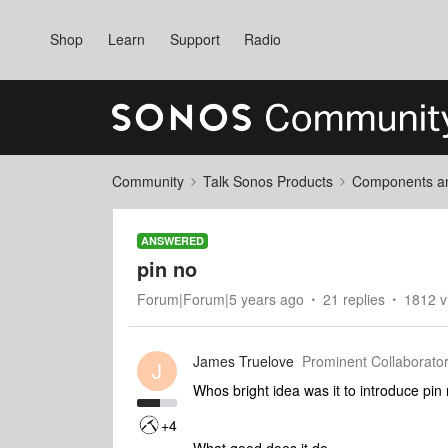
Shop
Learn
Support
Radio
Community
Talk Sonos Products
Components and
ANSWERED
pin no
Forum|Forum|5 years ago
21 replies
1812 v
James Truelove
Prominent Collaborator
J
Whos bright idea was it to introduce pin
+4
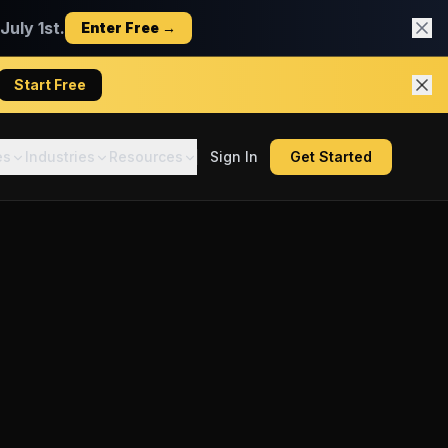
uly 1st.
Enter Free →
Start Free
es
Industries
Resources
Sign In
Get Started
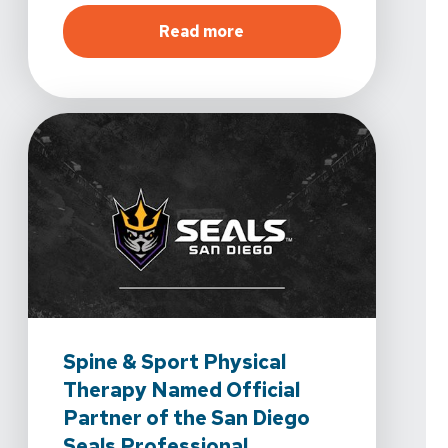
about
Healing Starts Her
Read more
Spine & Sport Physical
Therapy Named Official
Partner of the San Diego
Seals Professional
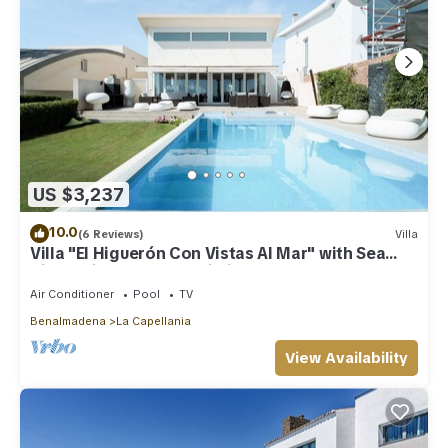
US $3,237
10.0
(6 Reviews)
Villa
Villa "El Higuerón Con Vistas Al Mar" with Sea
View, Private Pool & Wi-Fi
Air Conditioner
Pool
TV
Benalmadena
La Capellania
View Availability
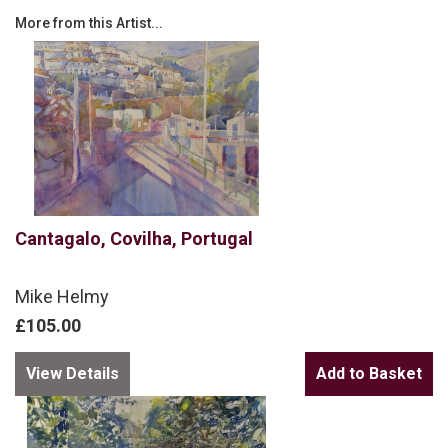
More from this Artist...
Cantagalo, Covilha, Portugal
Mike Helmy
£105.00
View Details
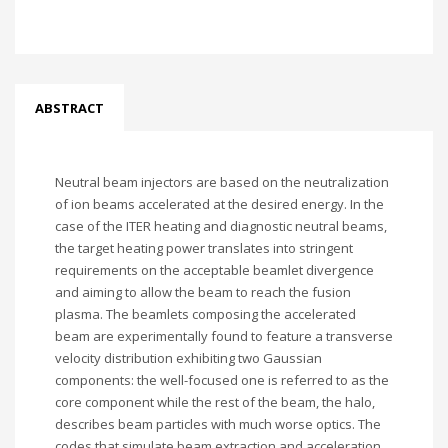
ABSTRACT
Neutral beam injectors are based on the neutralization
of ion beams accelerated at the desired energy. In the
case of the ITER heating and diagnostic neutral beams,
the target heating power translates into stringent
requirements on the acceptable beamlet divergence
and aiming to allow the beam to reach the fusion
plasma. The beamlets composing the accelerated
beam are experimentally found to feature a transverse
velocity distribution exhibiting two Gaussian
components: the well-focused one is referred to as the
core component while the rest of the beam, the halo,
describes beam particles with much worse optics. The
codes that simulate beam extraction and acceleration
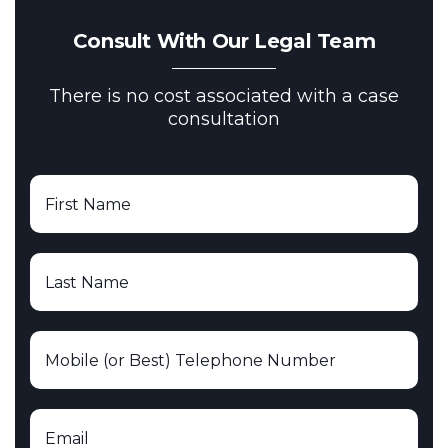
Consult With Our Legal Team
There is no cost associated with a case
consultation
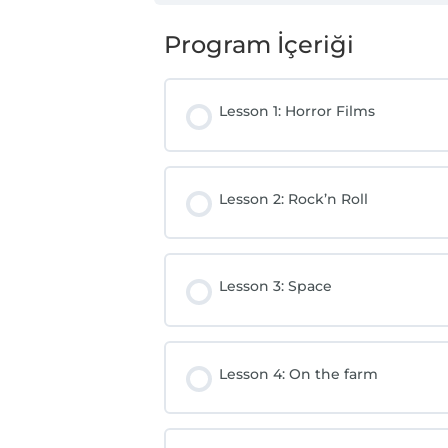
Program İçeriği
Lesson 1: Horror Films
Lesson 2: Rock’n Roll
Lesson 3: Space
Lesson 4: On the farm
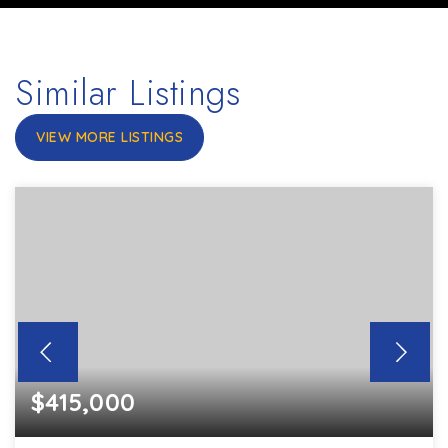
Similar Listings
VIEW MORE LISTINGS
$415,000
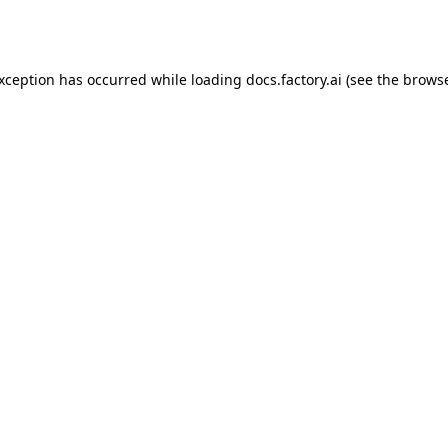
exception has occurred while loading
docs.factory.ai
(see the
browse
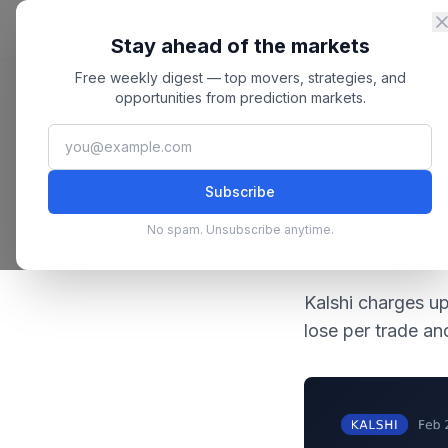
Skip to content
Master
PredictionMarkets
Stay ahead of the markets
Free weekly digest — top movers, strategies, and
Home
/
Blog
/
Kalshi Fees Explained: The Real Cost Per Trade
opportunities from prediction markets.
February 22
Kalshi
Subscribe
Kalshi F
No spam. Unsubscribe anytime.
Trade
Kalshi charges u
lose per trade a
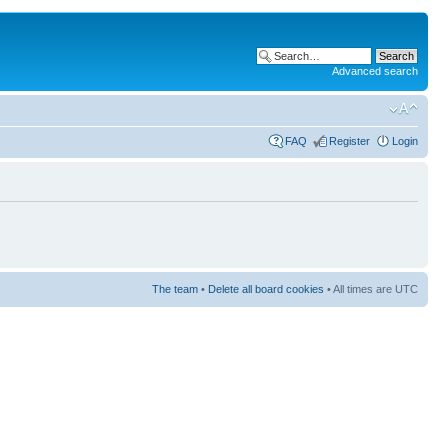
Advanced search
FAQ
Register
Login
The team
•
Delete all board cookies
• All times are UTC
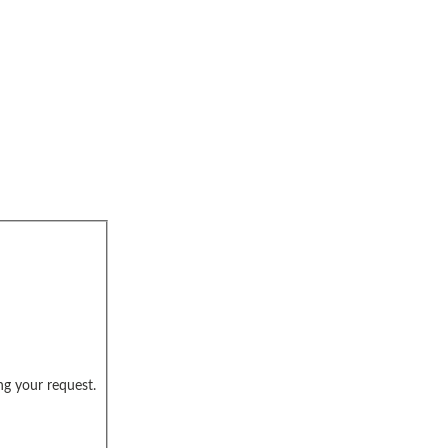
ng your request.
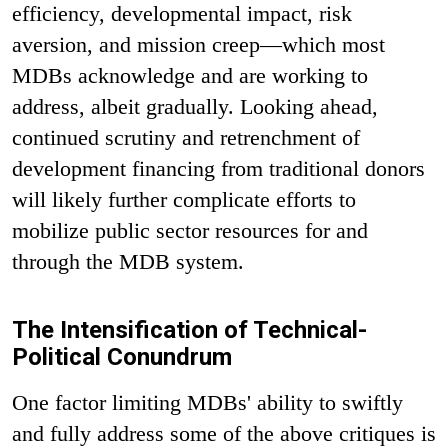
efficiency, developmental impact, risk
aversion, and mission creep—which most
MDBs acknowledge and are working to
address, albeit gradually. Looking ahead,
continued scrutiny and retrenchment of
development financing from traditional donors
will likely further complicate efforts to
mobilize public sector resources for and
through the MDB system.
The Intensification of Technical-
Political Conundrum
One factor limiting MDBs' ability to swiftly
and fully address some of the above critiques is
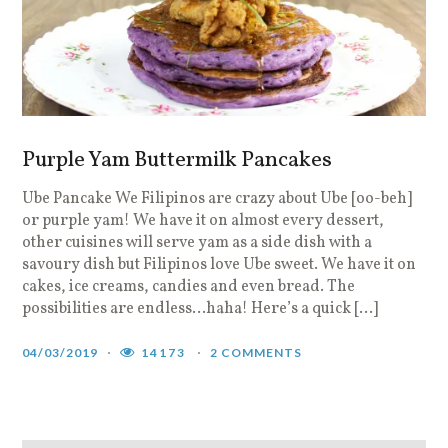
Purple Yam Buttermilk Pancakes
Ube Pancake We Filipinos are crazy about Ube [oo-beh]
or purple yam! We have it on almost every dessert,
other cuisines will serve yam as a side dish with a
savoury dish but Filipinos love Ube sweet. We have it on
cakes, ice creams, candies and even bread. The
possibilities are endless…haha! Here’s a quick […]
04/03/2019
14173
2 COMMENTS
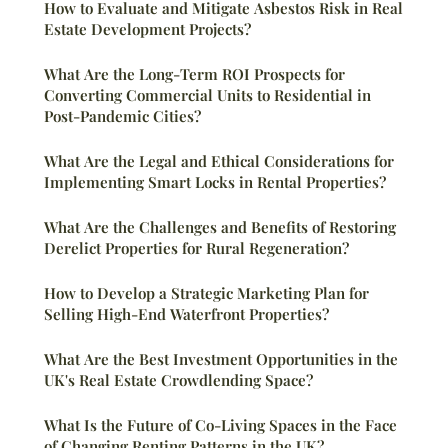
How to Evaluate and Mitigate Asbestos Risk in Real
Estate Development Projects?
What Are the Long-Term ROI Prospects for
Converting Commercial Units to Residential in
Post-Pandemic Cities?
What Are the Legal and Ethical Considerations for
Implementing Smart Locks in Rental Properties?
What Are the Challenges and Benefits of Restoring
Derelict Properties for Rural Regeneration?
How to Develop a Strategic Marketing Plan for
Selling High-End Waterfront Properties?
What Are the Best Investment Opportunities in the
UK's Real Estate Crowdlending Space?
What Is the Future of Co-Living Spaces in the Face
of Changing Renting Patterns in the UK?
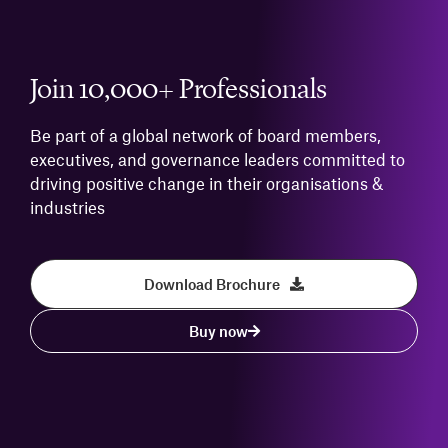
Join 10,000+ Professionals
Be part of a global network of board members,
executives, and governance leaders committed to
driving positive change in their organisations &
industries
Download Brochure
Buy now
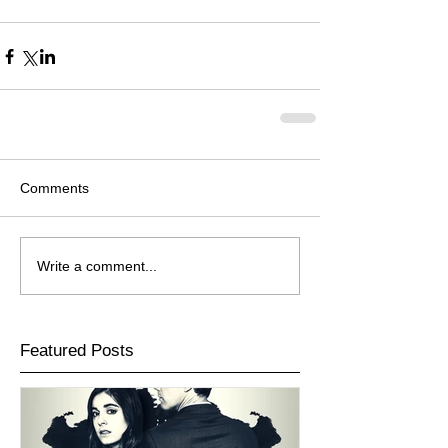
Comments
Write a comment...
Featured Posts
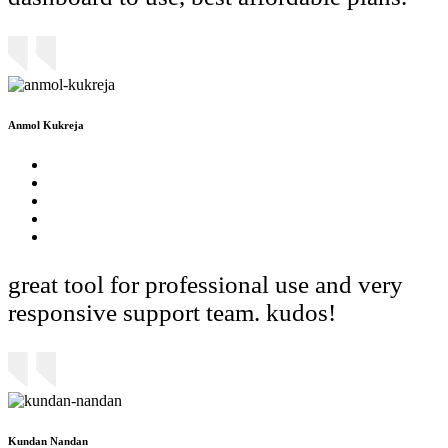
Anmol Kukreja
great tool for professional use and very
responsive support team. kudos!
Kundan Nandan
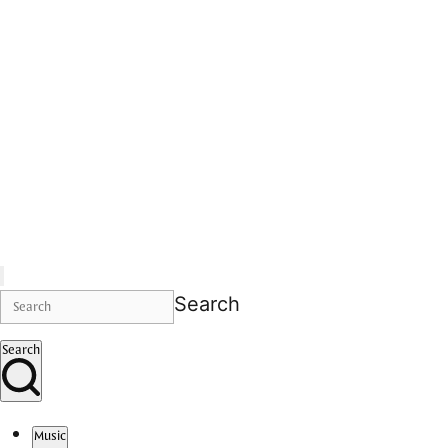
Search
Search
Music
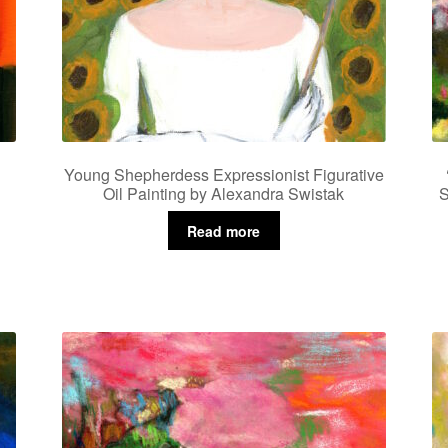
Young Shepherdess Expressionist Figurative
Oil Painting by Alexandra Swistak
S
Read more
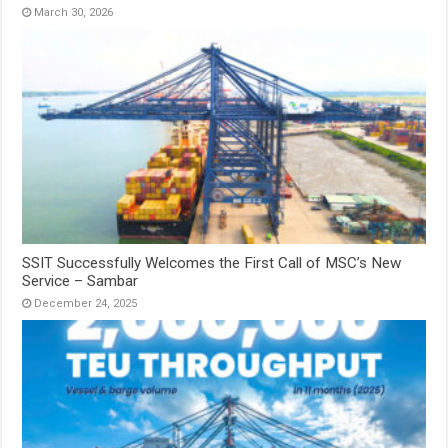
March 30, 2026
SSIT Successfully Welcomes the First Call of MSC’s New
Service – Sambar
December 24, 2025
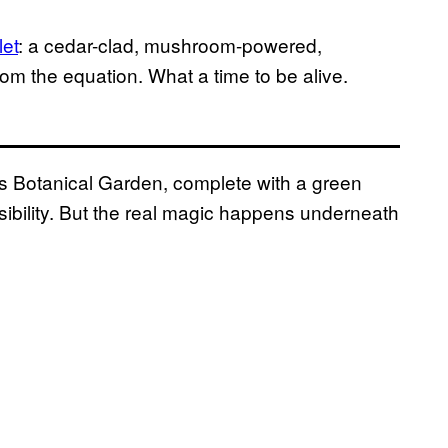
let
: a cedar-clad, mushroom-powered,
rom the equation. What a time to be alive.
’s Botanical Garden, complete with a green
sibility. But the real magic happens underneath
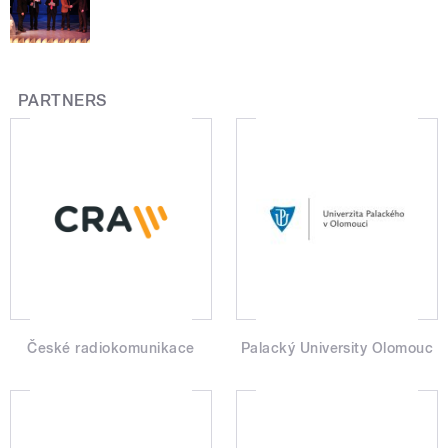
PARTNERS
České radiokomunikace
Palacký University Olomouc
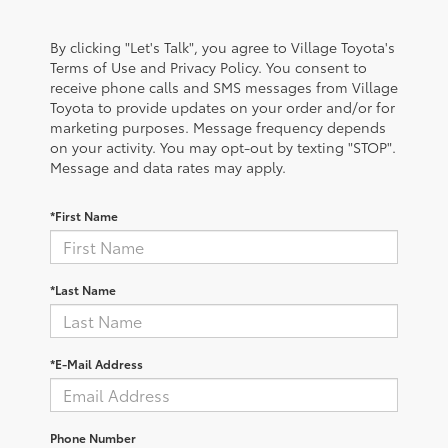
By clicking "Let's Talk", you agree to Village Toyota's
Terms of Use and Privacy Policy. You consent to
receive phone calls and SMS messages from Village
Toyota to provide updates on your order and/or for
marketing purposes. Message frequency depends
on your activity. You may opt-out by texting "STOP".
Message and data rates may apply.
*First Name
*Last Name
*E-Mail Address
Phone Number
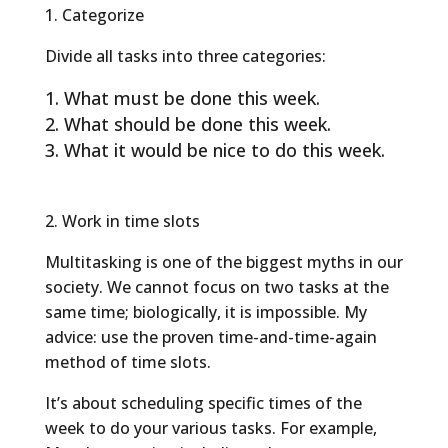
1. Categorize
Divide all tasks into three categories:
What must be done this week.
What should be done this week.
What it would be nice to do this week.
2. Work in time slots
Multitasking is one of the biggest myths in our
society. We cannot focus on two tasks at the
same time; biologically, it is impossible. My
advice: use the proven time-and-time-again
method of time slots.
It’s about scheduling specific times of the
week to do your various tasks. For example,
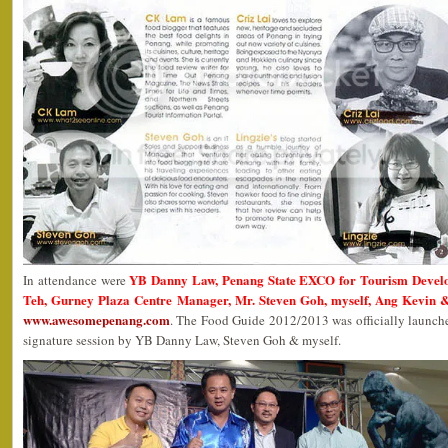
YB Danny Law, Penang State EXCO for Tourism Devel
In attendance were
Teh, Gurney Plaza Centre Manager, Mr. Steven Goh, myself, Ang Kevin &
www.awesomepenang.com
. The Food Guide 2012/2013 was officially launc
signature session by YB Danny Law, Steven Goh & myself.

● Task to carry out
Check each line of the records for "beams" and copy the ones that contain it.

● Result for this task
of ion beams accelerated at the desired energy. In the
case of the ITER heating and diagnostic neutral beams,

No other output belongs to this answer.